Meet “Beverly Clucky”

Wednesday, the Yellow Barn Poultry Co. had it’s first loss.  Poor Gertrude holds a dear place in our hearts and we hope that we were able to make her five weeks with us comfortable and happy….and we think that she felt right at home here until that fateful morning when she went to live in the big chicken coop in the sky. And of course we have the portrait of Gertrude that Mary-Hall painted to remember her by.

Saturday, the Yellow Barn Poultry Co. got a new girl.  She’s the cutest little 7 week old Buff Orpington pullet you’ve ever seen.  And she totally thinks I’m her Momma and snuggles up to me any time I go out to visit her.  And to be honest, I kind of AM her momma right now, as she’s not in the coop with our other three girls yet. But before I get into all that, you may be wondering how we arrived at her name.

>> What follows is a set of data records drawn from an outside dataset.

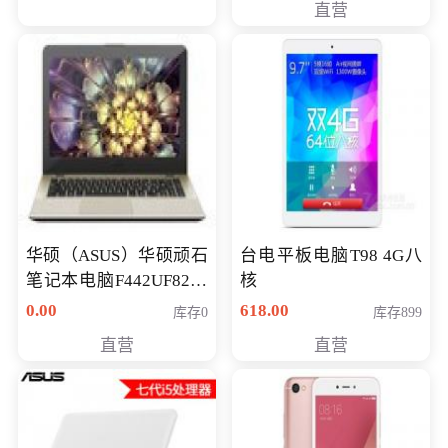
直营
华硕（ASUS）华硕顽石
台电平板电脑T98 4G八
笔记本电脑F442UF8250
核
八代独显轻薄办公商务
0.00
618.00
库存0
库存899
游戏笔记本 火爆推荐
直营
直营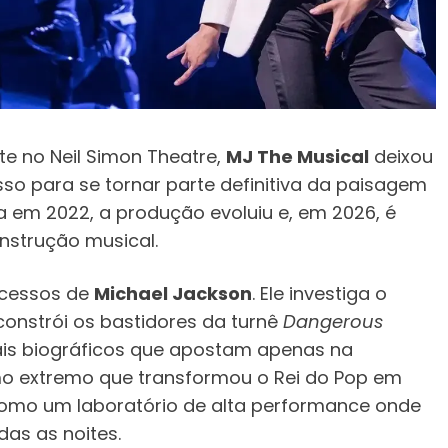
te no Neil Simon Theatre,
MJ The Musical
deixou
so para se tornar parte definitiva da paisagem
ia em 2022, a produção evoluiu e, em 2026, é
nstrução musical.
sucessos de
Michael Jackson
. Ele investiga o
onstrói os bastidores da turnê
Dangerous
cais biográficos que apostam apenas na
o extremo que transformou o Rei do Pop em
 como um laboratório de alta performance onde
das as noites.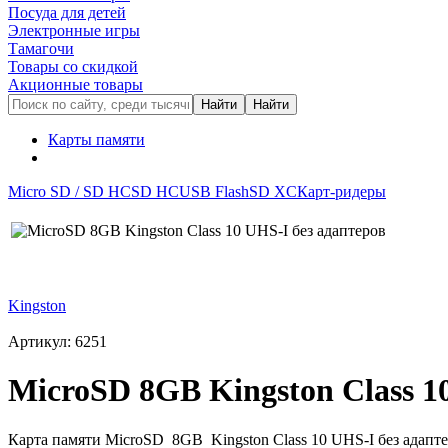
Посуда для детей
Электронные игры
Тамагочи
Товары со скидкой
Акционные товары
Карты памяти
Micro SD / SD HC
SD HC
USB Flash
SD XC
Карт-ридеры
Kingston
Артикул: 6251
MicroSD 8GB Kingston Class 1
Карта памяти MicroSD 8GB Kingston Class 10 UHS-I без адап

"Hellooooooo, world!"  Beverly Clucky leans in for her close-up.

“Hellooooooo, world!” Beverly Clucky leans in for her close-up.

I wanted to keep the female authors theme going with the new chicken name and came up with a list of lady writers that I admire.  Keith, on the other hand was rooting for something a little more chicken-appropriate and easier to remember.  So, after lots of thought, I came up with what I consider to be a home-run compromise.  Gertrude had been named after Gertrude Chandler Warner, author of my very favorite children’s series, The Boxcar Children, so it only seemed right to name our new friend after  Beverly Cleary, the author of the “Ramona Quimby” series, another childhood favorite of mine.  Inspired by my hairdresser who named her cat “Catsy Cline,” after famed singer “Patsy Cline” (perhaps the kitty had a penchant for going walking after midnight? womp womp.) I opted to go with “Beverly Clucky”…paying tribute not only to the writer, but bringing in some “foul” humor as well.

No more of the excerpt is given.